Z Pawła rąk otrzymałem kolarzówkę, moją Meridę od kilku lat, i stała się rzecz niewytłumaczalna, rower, jak rączy rumak po każdym naciśnięciu pedału, wręcz mi uciekał, a siodełko sportowe przecież było jak puch.
I tak naprawdę to o tym chciałem napisać.
Nie raz takie rzeczy mi się zdarzały, a uwierzyć w siebie trudno.
O endorfinach i takich rzeczach czytałem w mądrych książkach, a przecież sam tego doświadczałem, nie raz, od zaprzestania picia, po udział w różnych przedsięwzięciach i różnych swoich pomysłach, a jednak, kiedy czegoś takiego doświadczam, jestem zaskoczony.
Tak naprawdę nie potrafię wytłumaczyć, tego co się stało, nie czuję się winny, że byłem zaskoczony zdarzeniem, ale kiedy pomyślę, jest mi cieplej na sercu.
Dalej poszło jak z płatka, chociaż czas już był nieważny. Kiedy wybiegłem na trasę i czułem moc, w nogach, w głowie, wymyśliłem sobie, że będę biegł dopóty, dopóki mogę, a najwyżej później będę szedł do końca.
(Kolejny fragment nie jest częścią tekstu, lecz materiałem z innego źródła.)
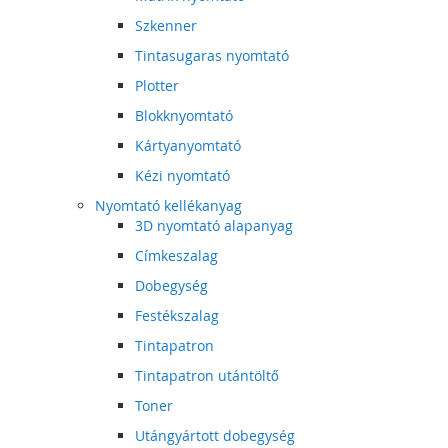
Szkenner
Tintasugaras nyomtató
Plotter
Blokknyomtató
Kártyanyomtató
Kézi nyomtató
Nyomtató kellékanyag
3D nyomtató alapanyag
Címkeszalag
Dobegység
Festékszalag
Tintapatron
Tintapatron utántöltő
Toner
Utángyártott dobegység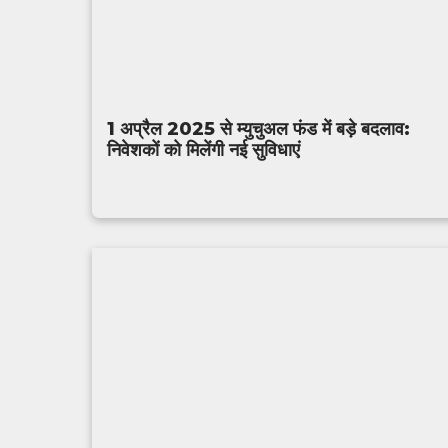
1 अप्रैल 2025 से म्युचुअल फंड में बड़े बदलाव:
निवेशकों को मिलेंगी नई सुविधाएं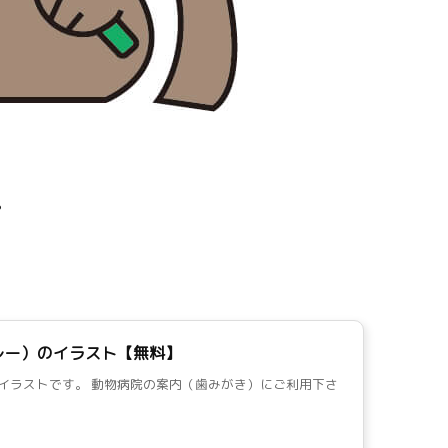
。
！
レー）のイラスト【無料】
イラストです。 動物病院の案内（歯みがき）にご利用下さ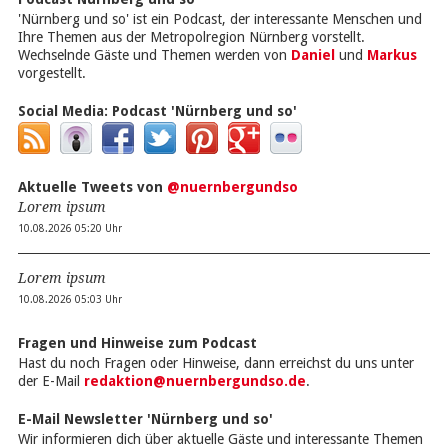
'Nürnberg und so' ist ein Podcast, der interessante Menschen und
Ihre Themen aus der Metropolregion Nürnberg vorstellt.
Wechselnde Gäste und Themen werden von
Daniel
und
Markus
vorgestellt.
Social Media:
Podcast 'Nürnberg und so'
Aktuelle Tweets von
@nuernbergundso
Lorem ipsum
10.08.2026 05:20 Uhr
Lorem ipsum
10.08.2026 05:03 Uhr
Fragen und Hinweise zum Podcast
Hast du noch Fragen oder Hinweise, dann erreichst du uns unter
der E-Mail
redaktion@nuernbergundso.de
.
E-Mail Newsletter 'Nürnberg und so'
Wir informieren dich über aktuelle Gäste und interessante Themen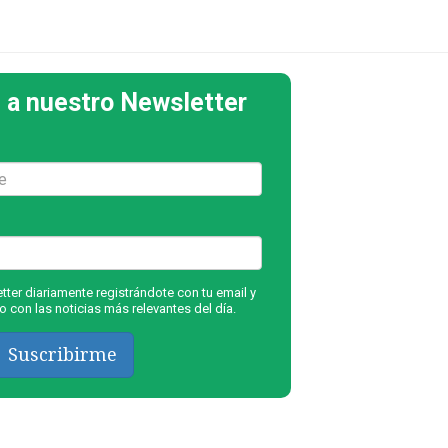
 a nuestro Newsletter
ter diariamente registrándote con tu email y
 con las noticias más relevantes del día.
Suscribirme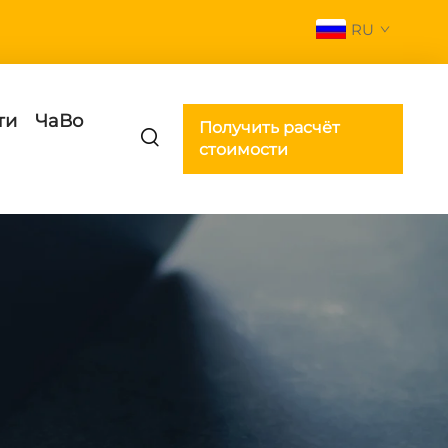
RU
ти
ЧаВо
Получить расчёт
стоимости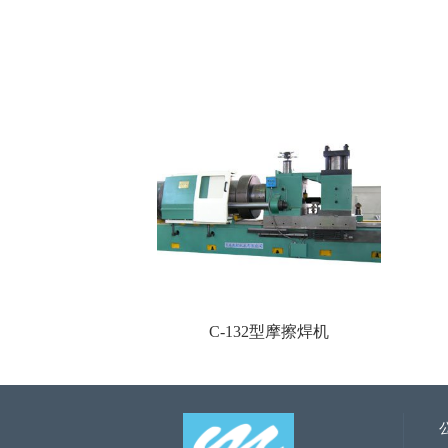
C-132型摩擦焊机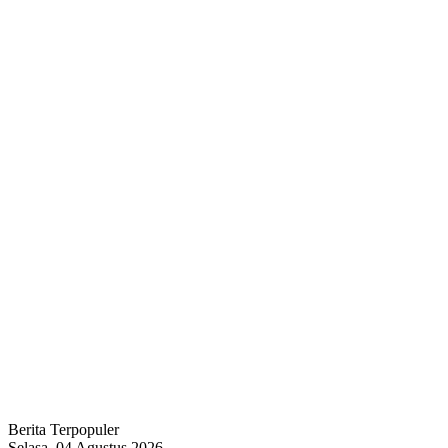
Berita Terpopuler
Selasa, 04 Agustus 2026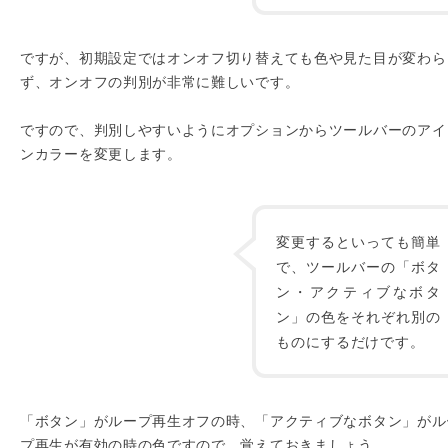
ですが、初期設定ではオンオフ切り替えても色や見た目が変わら
ず、オンオフの判別が非常に難しいです。
ですので、判別しやすいようにオプションからツールバーのアイ
ンカラーを変更します。
変更するといっても簡単
で、ツールバーの「ボタ
ン・アクティブなボタ
ン」の色をそれぞれ別の
ものにするだけです。
「ボタン」がループ再生オフの時、「アクティブなボタン」がル
プ再生が有効の時の色ですので、覚えておきましょう。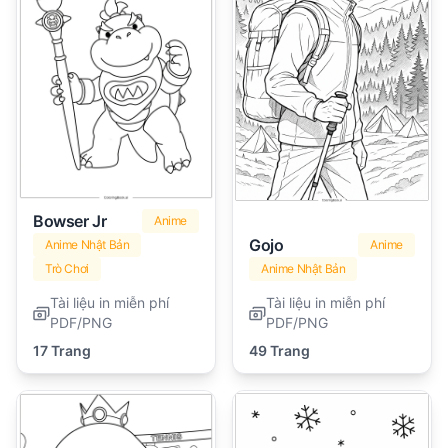
Bowser Jr
Anime
Gojo
Anime Nhật Bản
Anime
Trò Chơi
Anime Nhật Bản
Tài liệu in miễn phí
Tài liệu in miễn phí
PDF/PNG
PDF/PNG
17 Trang
49 Trang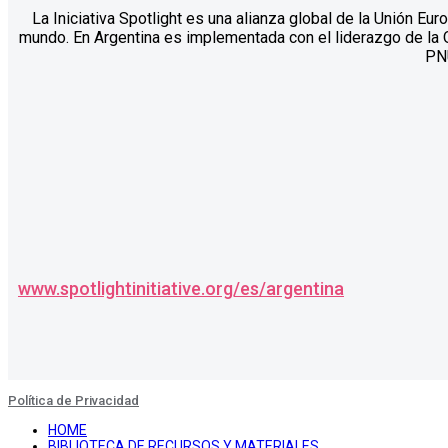
La Iniciativa Spotlight es una alianza global de la Unión Eu
mundo. En Argentina es implementada con el liderazgo de la 
PN
www.spotlightinitiative.org/es/argentina
Política de Privacidad
HOME
BIBLIOTECA DE RECURSOS Y MATERIALES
Z moich obliczeń wynikało, że czasu mi starczy.
Motywacja zewnętrzna, tak w mądrych książkach to nazywają, dziwne określenie, suche, nieżyczliwe i tak naprawdę naukowe, nie oddające uczuć, ot – nazwa jak nazwa, ale dla mnie jest to raczej obraz, może nie do końca wyraźny, ale ciepły, bo mi się ciepło robi, kiedy o tych motywach myślę.
Prawdą jest, że właśnie bardzo często wykorzystywałem motywację zewnętrzną, kiedy sam nie mogłem się za coś zabrać.
A kiedy przypomnę sobie uśmiechy Ani, Pawłów, ich dziewczyn, kiedy mnie dopingowali. Rozjaśnione uśmiechem twarze, dogadywanie mi, kiedy koło nich przebiegałem. Wiem, że ukończenie zawdzięczam tylko im i jestem wdzięczny.
Meta. Wbiegamy z Anią, nie sprawdzając czasu mówię „Aniu, to jest moja życiówka” i nie chodzi mi o czas, a tak naprawdę o to, czego doświadczyłem, odczułem, dotknąłem i przekonałem się w trakcie tych zawodów.
Pierwszy raz coś takiego mi się zdarzyło, nigdy nie miałem podobnych dylematów w trakcie startów i nie żałuję ani chwili z tego dnia.
Na koniec informacja dla niewtajemniczonych: uczestniczyłem w pełnym triatlonie, w którego skład wchodzi 3,9 km pływania, 180 km jazdy rowerem oraz 42 km biegu.